Earn a $125,000 salary and join a team of master teachers at The Equity Project (TEP) Charter School, recently featured on the front page of the New York Times.
TEP is a new 480-student 5th through 8th grade middle school in the Washington Heights neighborhood of New York City. Applications are now being accepted for teaching positions in Latin, Math, Science, English, Social Studies, Music, PE/Heath Education, and Special Education.
About TEP Charter School
TEP aims to put into practice the central conclusion of a large body of research related to student achievement: teacher quality is the most important school-based factor in the academic success of students, particularly those from low-income families. In singling out teacher quality as the essential lever in educational reform, TEP is uniquely focused on attracting and retaining master teachers. To do so, TEP uses a three-pronged strategy that it terms the 3 R’s: Rigorous Qualifications, Redefined Expectations, & Revolutionary Compensation. For more information, visit us online at www.tepcharter.org.

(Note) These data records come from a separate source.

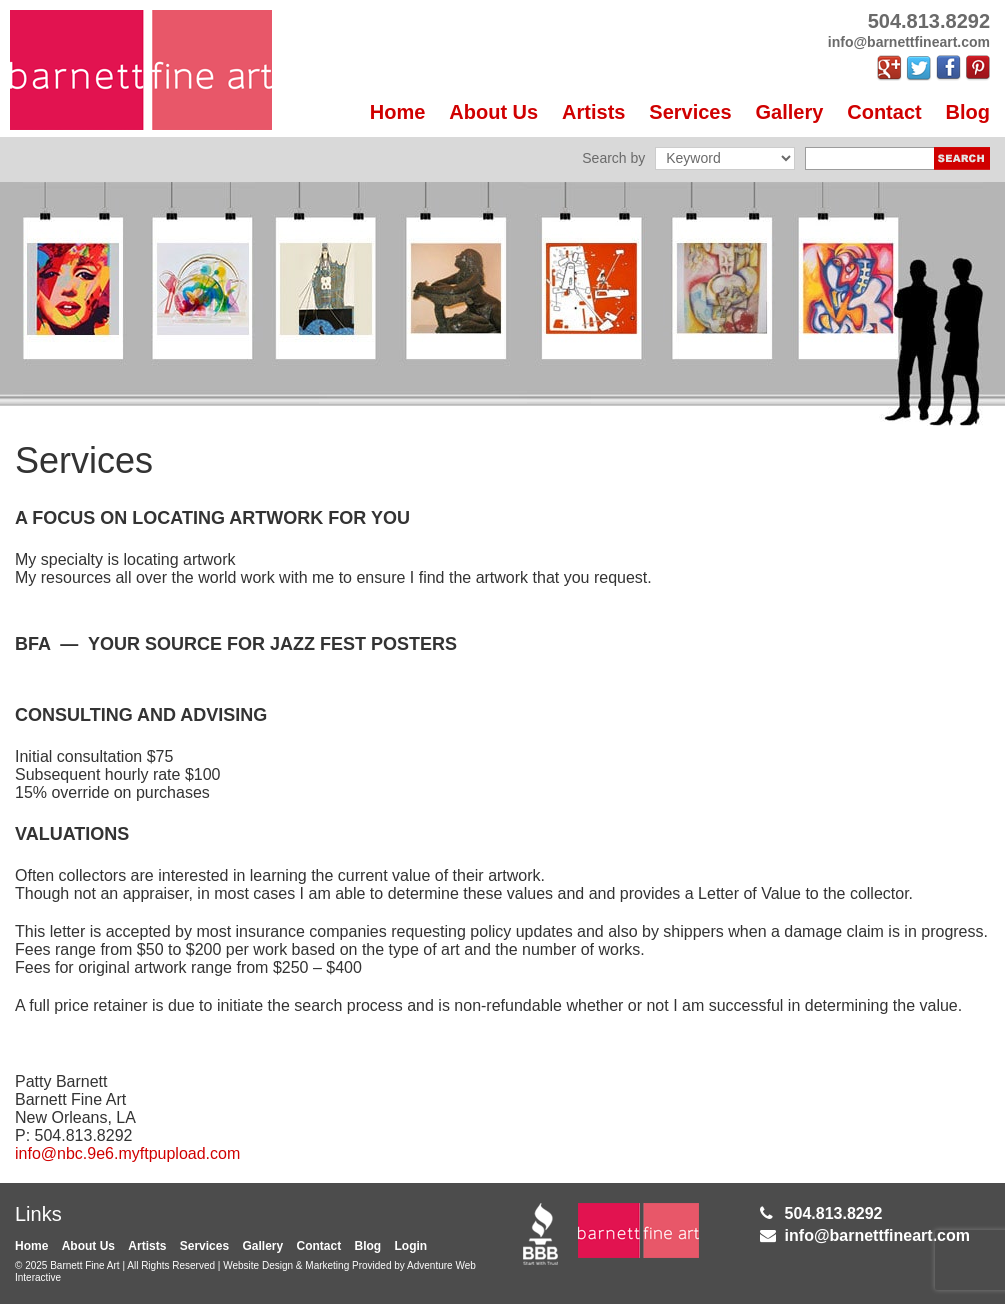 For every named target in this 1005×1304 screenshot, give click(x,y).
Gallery (790, 112)
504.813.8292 (834, 1213)
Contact (884, 112)
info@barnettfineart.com (877, 1235)
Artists (593, 112)
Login (411, 1246)
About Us (493, 112)
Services (690, 112)
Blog (968, 112)
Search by (613, 158)
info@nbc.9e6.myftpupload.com (127, 1153)
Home (398, 112)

Compensation: $125,000 base salary, + bonus and benefits
Thanks for the suggestions. I've been through ACL and everything else it seems. My main problem is lack of Ohio certification. It is a catch-22 - I can't get into the alternative route without being hired somewhere and I can't get hired because I am not in a program.
You might try applying on http://www.teachers-teachers.com/ check it out. I found a lateral-entry teaching job through this site. Good luck! You might also want to help yourself by taking the Praxis II exam.

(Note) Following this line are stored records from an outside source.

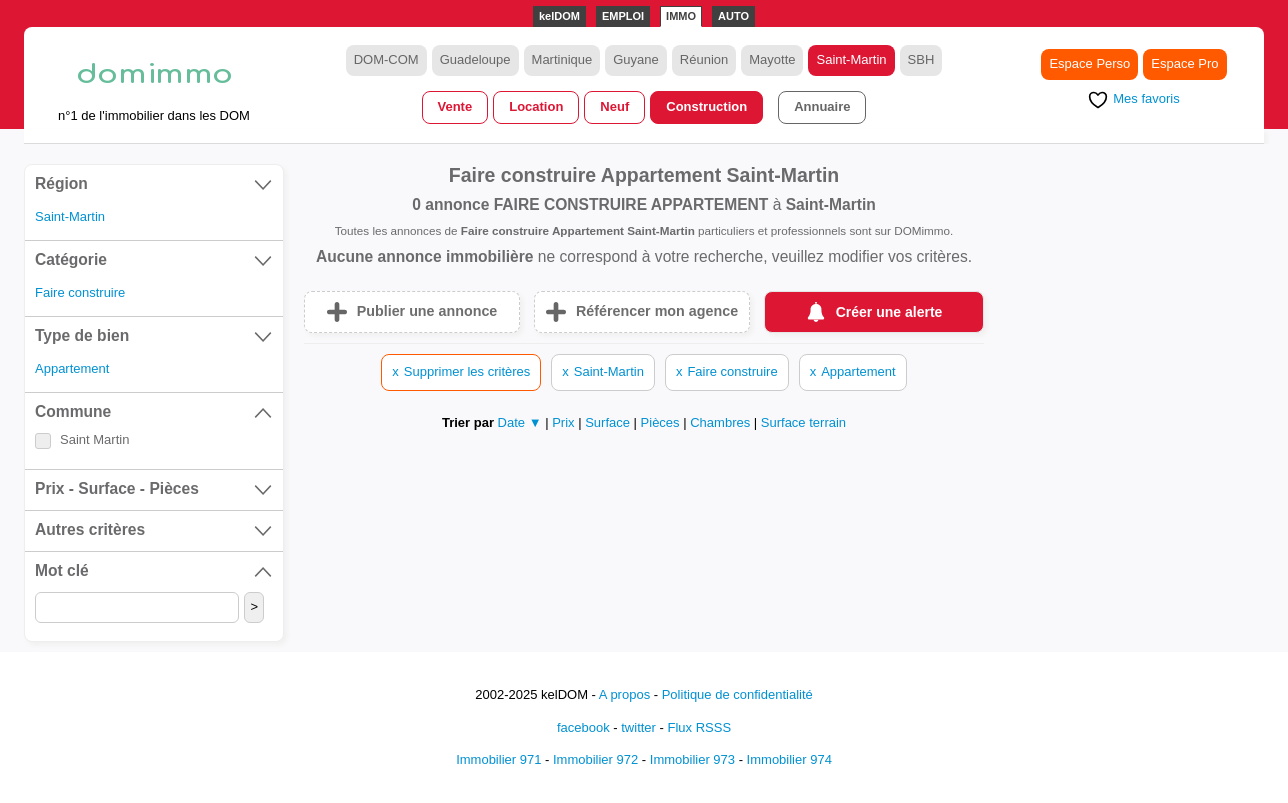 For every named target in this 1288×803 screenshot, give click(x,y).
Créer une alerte (889, 312)
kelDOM (559, 16)
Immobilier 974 (789, 759)
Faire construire (80, 292)
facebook (583, 727)
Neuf (614, 106)
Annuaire (822, 106)
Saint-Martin (851, 59)
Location (536, 106)
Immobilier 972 (595, 759)
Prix (565, 422)
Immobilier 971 (498, 759)
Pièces (662, 422)
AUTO (733, 16)
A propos (624, 694)
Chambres (722, 422)
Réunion (704, 59)
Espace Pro (1184, 63)
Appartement (72, 368)
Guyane (636, 59)
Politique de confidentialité (737, 694)
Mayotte (772, 59)
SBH (921, 59)
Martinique (562, 59)
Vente (455, 106)
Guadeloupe (475, 59)
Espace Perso (1089, 63)
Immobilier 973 (692, 759)
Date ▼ (520, 422)
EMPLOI (623, 16)
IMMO (681, 16)
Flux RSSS (699, 727)
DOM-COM (386, 59)
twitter (638, 727)
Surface (609, 422)
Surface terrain (803, 422)
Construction (706, 106) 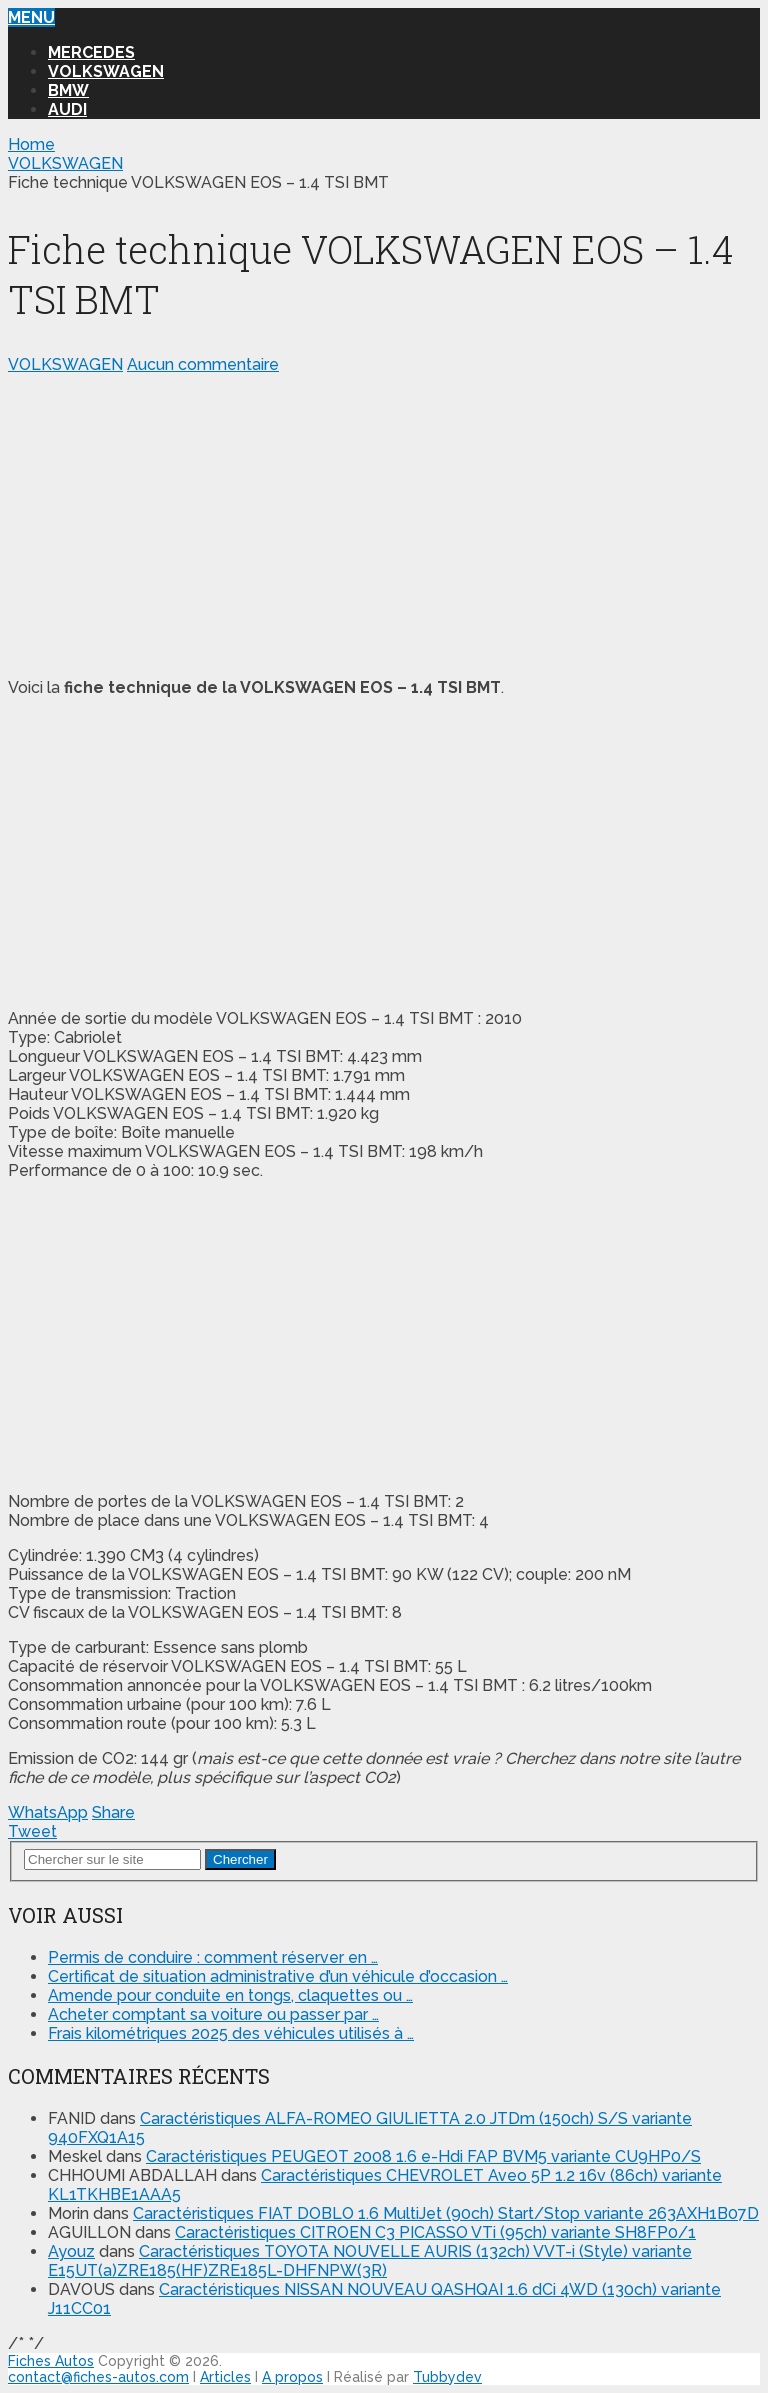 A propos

Valerie: I graduated years ago with Spanish and Latin but went into another field and have worked in it many years. Now I am looking for something different. All the websites and schools have told me about the great shortage of Latin teachers and classics educators. I have a hard time believing it. Like you, I've checked out ACL. Many states have no listings. My state has seven. I checked out one that was posted and was told there's no vacancy at all. Where are the jobs?

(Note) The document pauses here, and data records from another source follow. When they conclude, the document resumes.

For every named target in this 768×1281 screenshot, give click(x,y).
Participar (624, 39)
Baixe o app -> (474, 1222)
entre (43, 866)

Well, not in Ohio. I am happy to say that I got a job teaching Latin back in San Antonio - not the same school where I taught before. I start down there August 5th. It seems the Latin jobs are in Texas! I came back to Cleveland and after two years I couldn't get a job doing ANYTHING. I applied in SA on a whim when I went to visit and ended up getting hired. I don't know where you are, but you might have to move if you really want to teach. Latin/Spanish would DEFINITELY be an asset in Texas!
I feel your pain, seriously. I am a Cleveland girl at heart, but it looks like the fates have me living out my life in Texas. I was there eight years and am heading back. There are definitely worse places to have to go for a job than San Antonio. I hate winter, so the weather is a total bonus and San Antonio is very culturally interesting and active. It is a lively town. If you ever want to consider moving, let me know if I can help. I always knew a lot of people in the field down there and am aware of schools, etc., from competitions and what not and college affiliations. It's a pretty tight community of Latin teachers. Who knew - Texas? Right? It is really sad here, which is unfortunate because Cleveland is home. I am also into cat rescue and animal welfare and all that and there are so few resources. People can hardly feed their families, let alone caring for animals. San Antonio is vibrant and active - unemployment is maybe 5% while it is 10% here and the cost of living is comparable. Good luck! Try registering with Carney Sandoe as someone else suggested. www.carneysandoe.com Let me know if I can help!!
Hi Valerie: Thanks so much. I submitted app. to "carney." Thank you. I love cats, too. The South is warmer, and I agree, more "up there" concerning the classics. A change of geography is a possibility for me, as the older I get, the less I like cold weather. I'll keep your assistance in mind as things develop, and thank you again for your help.
I am about to begin my second year teaching Latin at a charter school in Mass., but looking to teach overseas in 2010, ideally in Central/South America. I have heard from a number of people that the only international opportunities I would have to teach Latin would be in Europe. I would like to improve my Spanish rather than take on another language. I've looked at American schools abroad through ISS and Search Associates, but no Classics in Spanish-speaking countries! Suggestions?! Thanks!